June 18, 2025 | Prof C V Jawahar

Driver Intention Prediction

One of the research studies that was undertaken includes early anticipation of driver actions before the onset of a manoeuvre, such as a turn, a lane change, a sudden halt and so on. When you know the driver in front of you is going to take a right turn without indicating with a signal, you anticipate and get ready for it perhaps by slowing down or changing lanes. In order to predict such driver behaviour, CVIT curated a Driving Action Anticipation Dataset (DAAD) that consists of multiple views – both inside the cabin and outside of heterogenous traffic scenarios that include diverse weather, illumination, and driveway conditions. The dataset captures sequences prior to initiating the manoeuvre and during the manoeuvre as well. The research which culminated in a paper titled, “Early Anticipation of Driving Manoeuvres”was presented at the European Conference on Computer Vision 2024. A natural extension to this research was studied on the 2-wheeler where rider intention is anticipated before the onset of the actual manoeuvre. This is more challenging but the ability to predict rider intention enables riders to react to potential incorrect manoeuvres flagged by advanced driver assistance systems (ADAS). The dataset that was curated was submitted to the International Conference on Pattern Recognition 2024 competition on rider intention prediction.

Other Related Research Directions

In the year 2019, Hyderabad received 700 mm rainfall which was 13% over the long term average for the city. It resulted in damaged roads and road infrastructure. Conventional civil engineering methods of surveying damage take forever. The problem statement that arose was whether we could leverage AI to assess structural damage to the roads.

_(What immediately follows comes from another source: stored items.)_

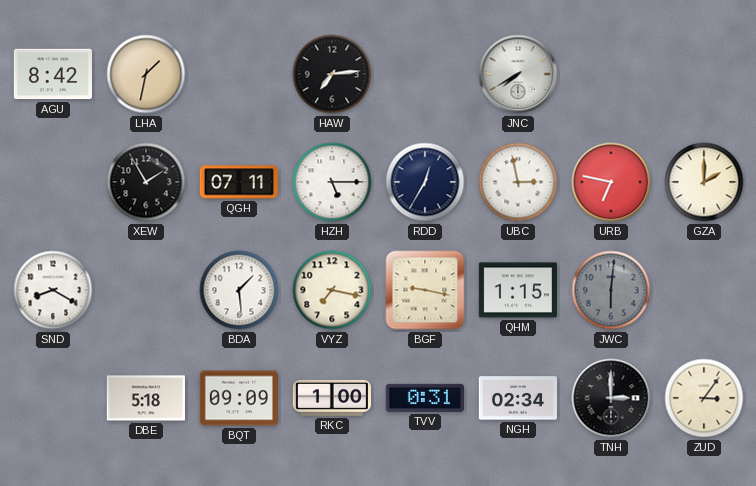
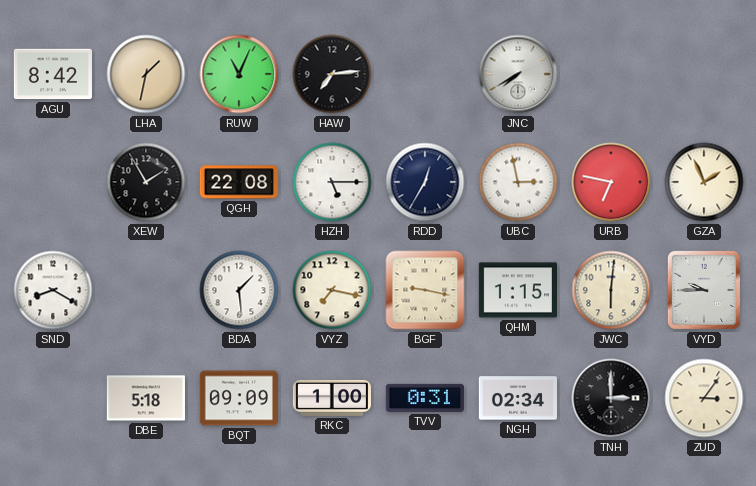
RUW: none -> 11:04
QGH: 07:11 -> 22:08
GZA: 2:00 -> 1:56
JWC dial: grey -> cream
VYD: none -> 9:45
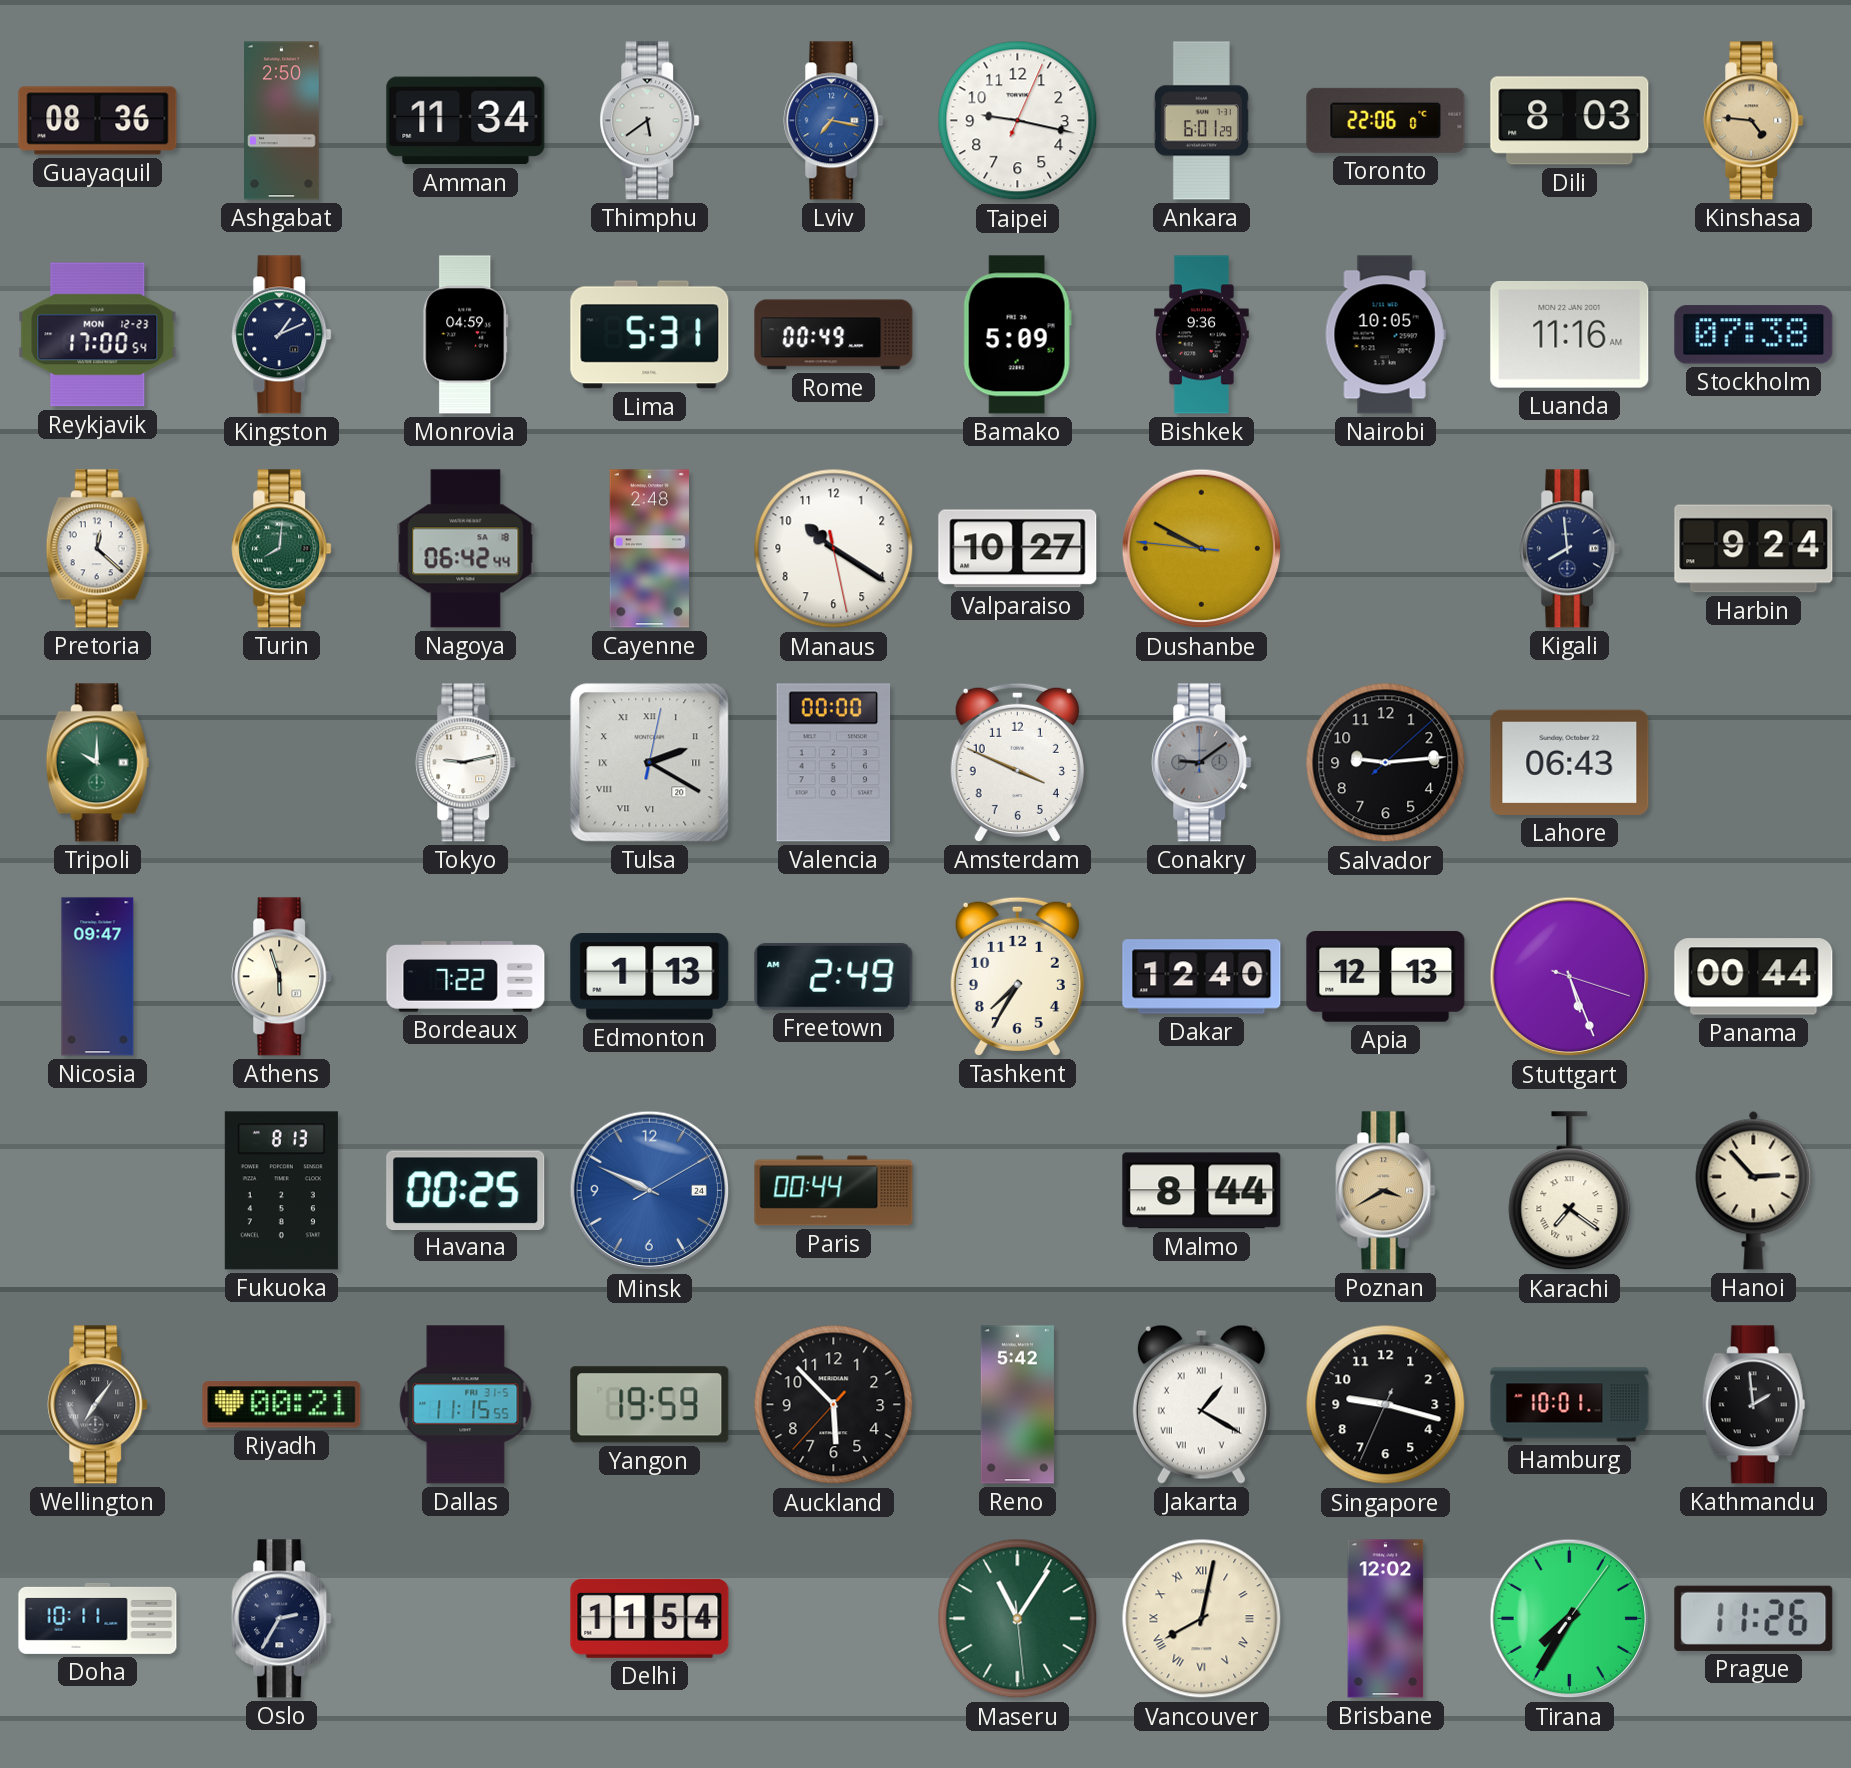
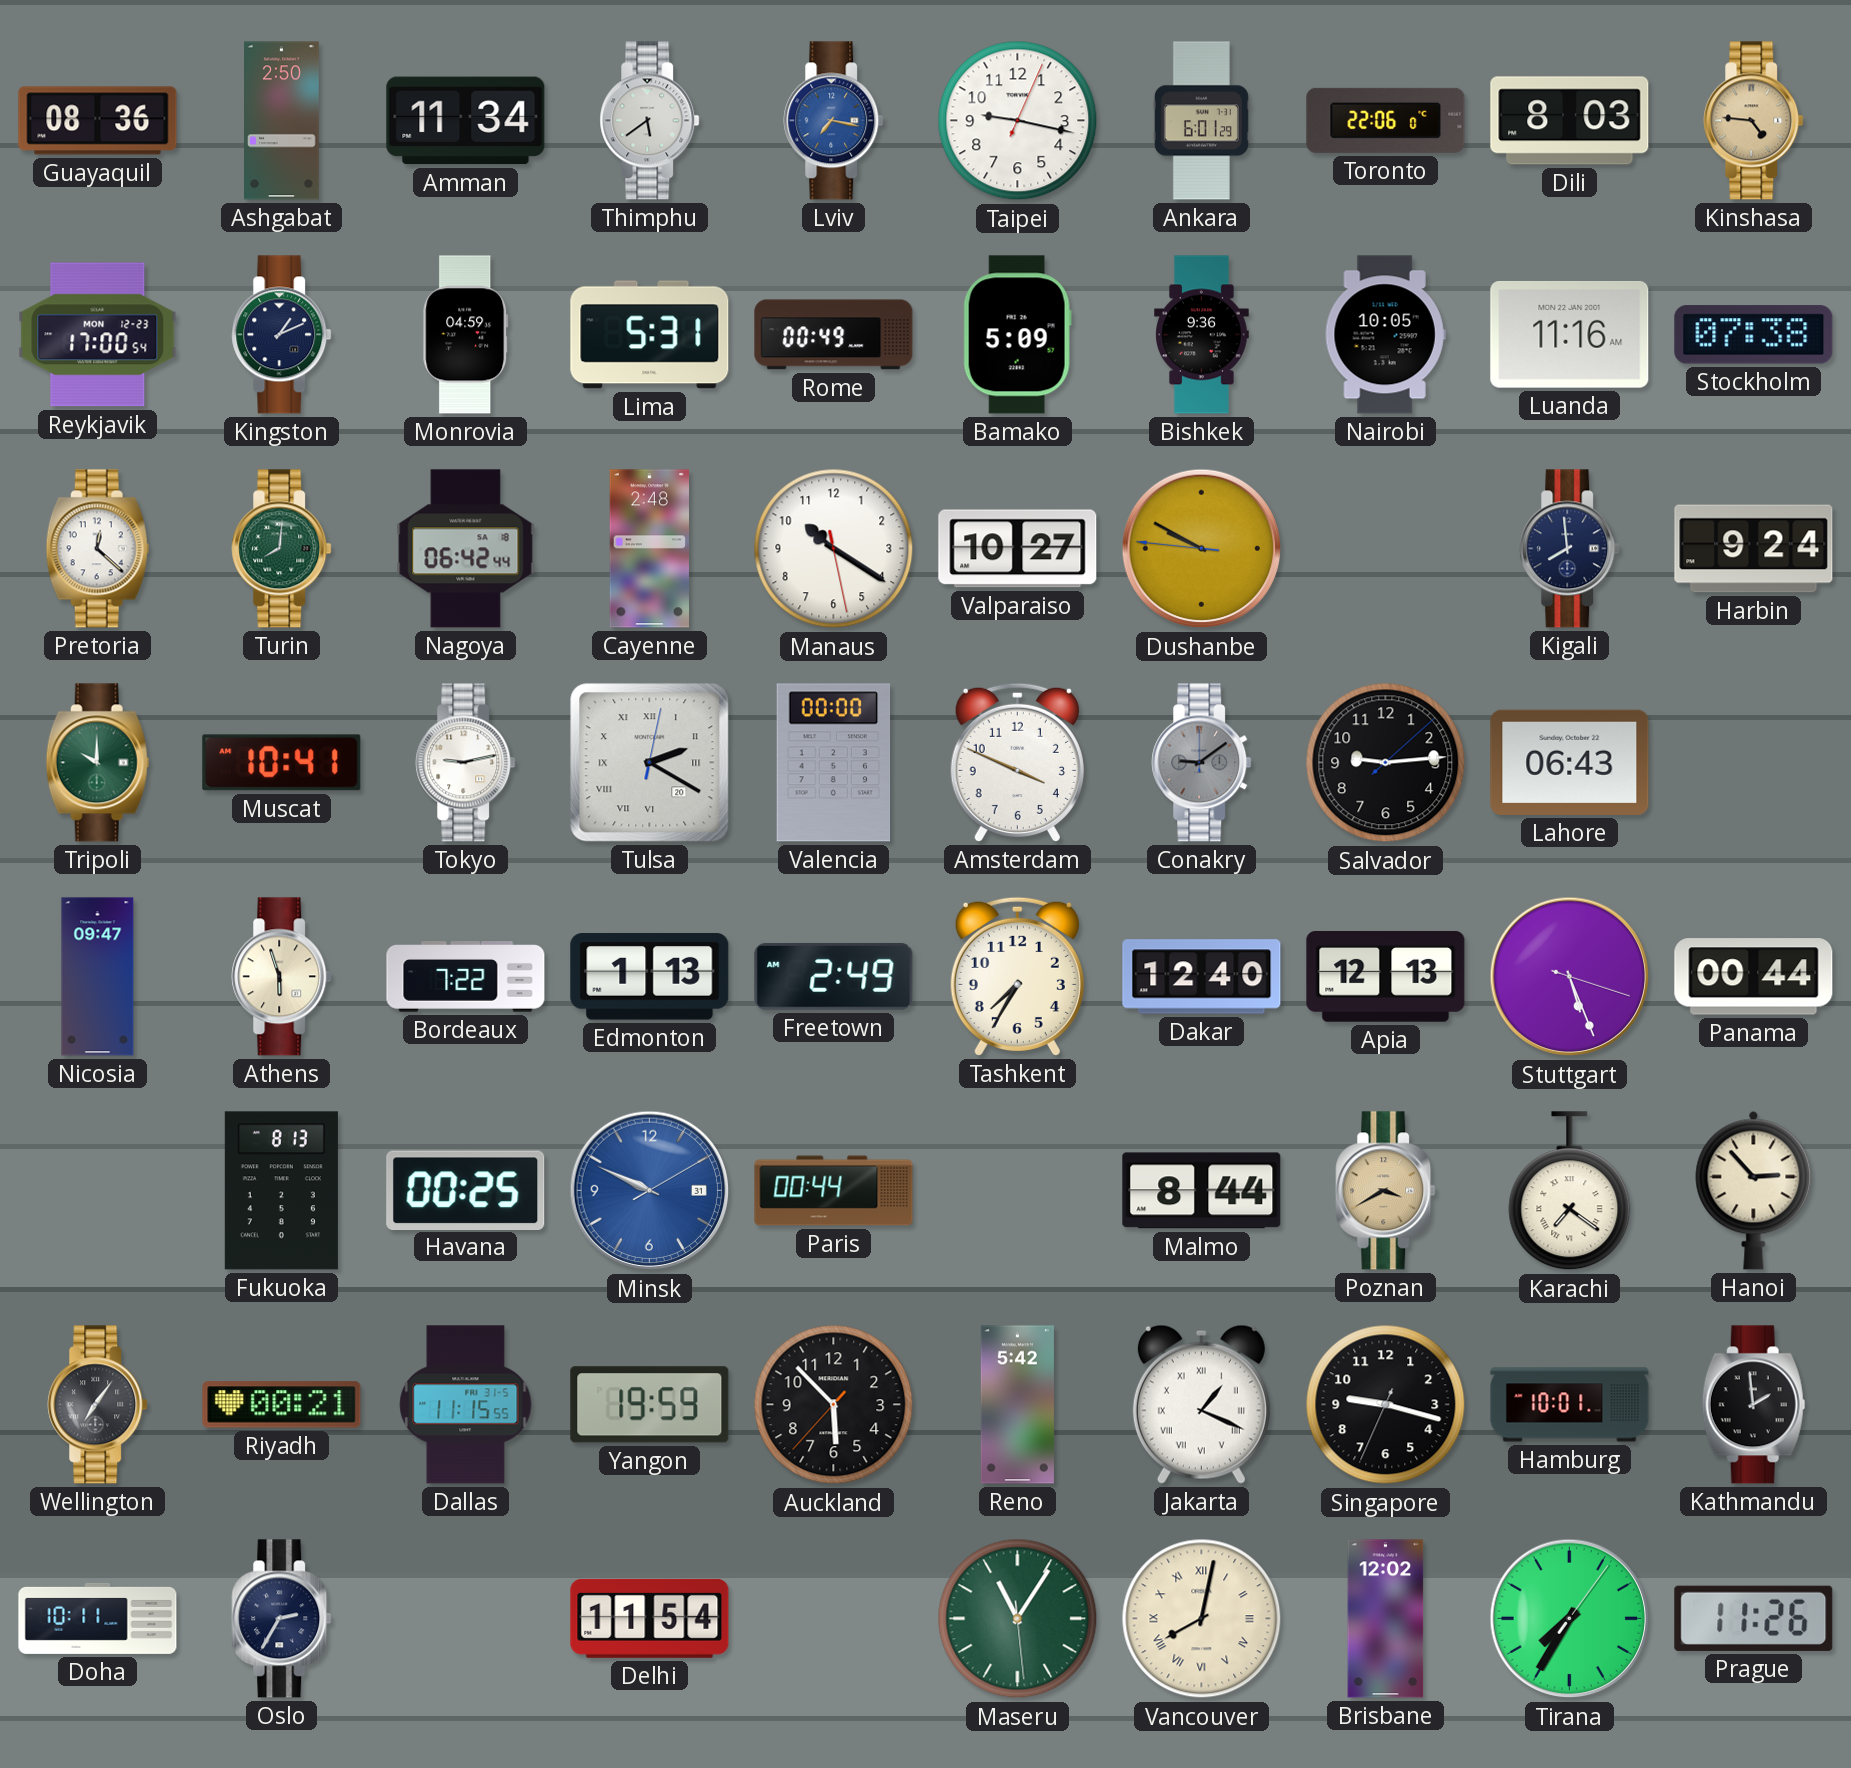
Muscat: none -> 10:41
Minsk date: 24 -> 31
Jakarta: 1:20 -> 1:19
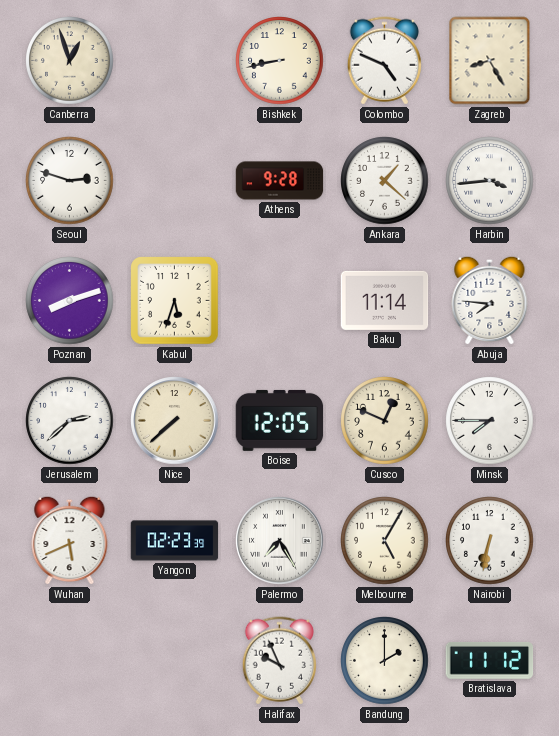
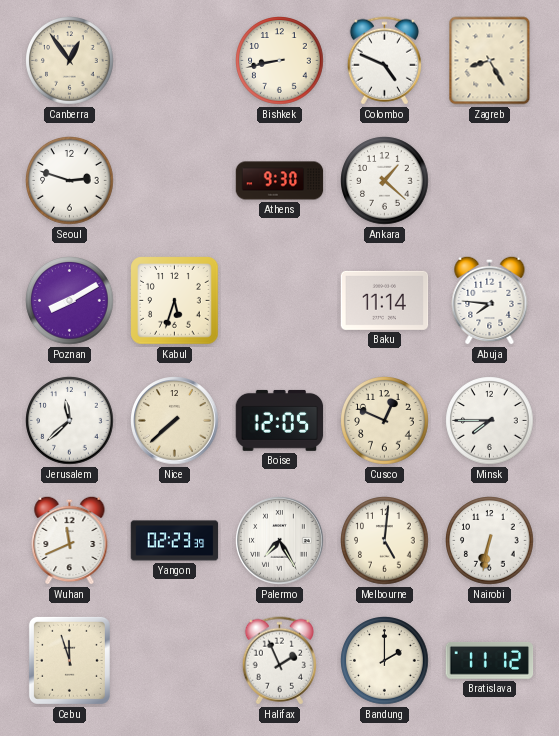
Canberra: 12:57 -> 12:54
Athens: 9:28 -> 9:30
Harbin: 3:44 -> none
Poznan: 8:12 -> 8:10
Jerusalem: 2:38 -> 11:38
Wuhan: 5:41 -> 11:41
Melbourne: 5:05 -> 5:01
Cebu: none -> 11:57
Halifax: 9:56 -> 1:56
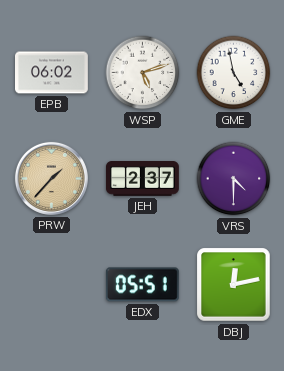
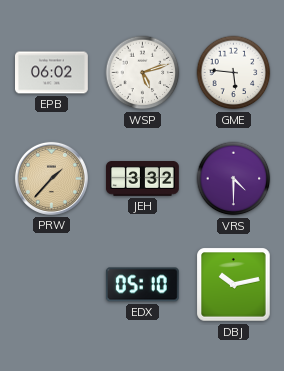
GME: 4:58 -> 5:46
JEH: 2:37 -> 3:32
EDX: 05:51 -> 05:10
DBJ: 12:13 -> 10:13
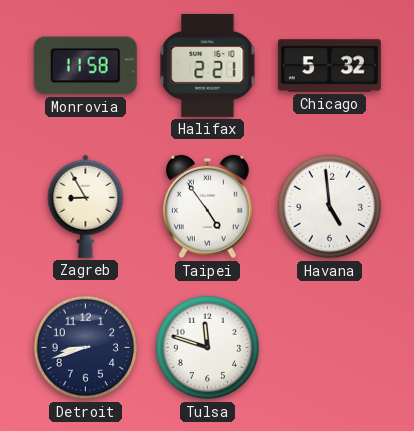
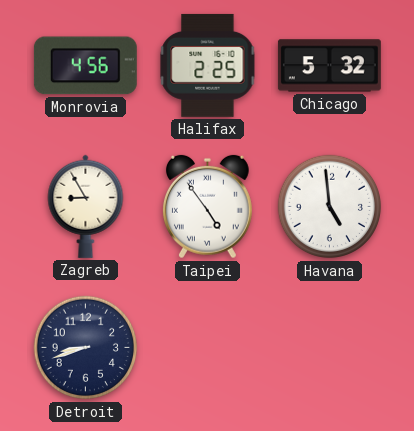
Monrovia: 11:58 -> 4:56
Halifax: 2:21 -> 2:25
Tulsa: 11:48 -> none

We proposed again the low-cost solution of mounting a mobile phone equipped with camera on any vehicle that could be driven around the city capturing the extent of damage and narrowing down on where attention was required. Around the same time, the government approached us to undertake an automatic survey on the extent of tree cover, or in other words, to count the number of trees along certain stretches of roads. Similarly, we extended the object identification to traffic violations. The moment drivers and riders see a traffic light and a surveillance camera mounted on it, they slow down or quickly wear a helmet, etc. The government wanted an unobtrusive way of capturing the violations, with a mobile phone camera mounted on public vehicles which could automatically issue challans, thereby improving traffic discipline and ensuring compliance to traffic rules.

How To Make Roads Safe?

Alongside the above solutions, we began to explore other areas to really understand roads and driver behaviour. For that the AI needed to shift from perception to anticipation, meaning that it could detect what was present and available but it needed to understand what is absent. In other words, we had to move from a reactive to proactive understanding. All the AI algorithms today are able to tell us what is available, but the need of the hour is to predict what will come next – a looking-forward in time mechanism. That involves bringing back humans into the loop and asking the question – Can we predict humans?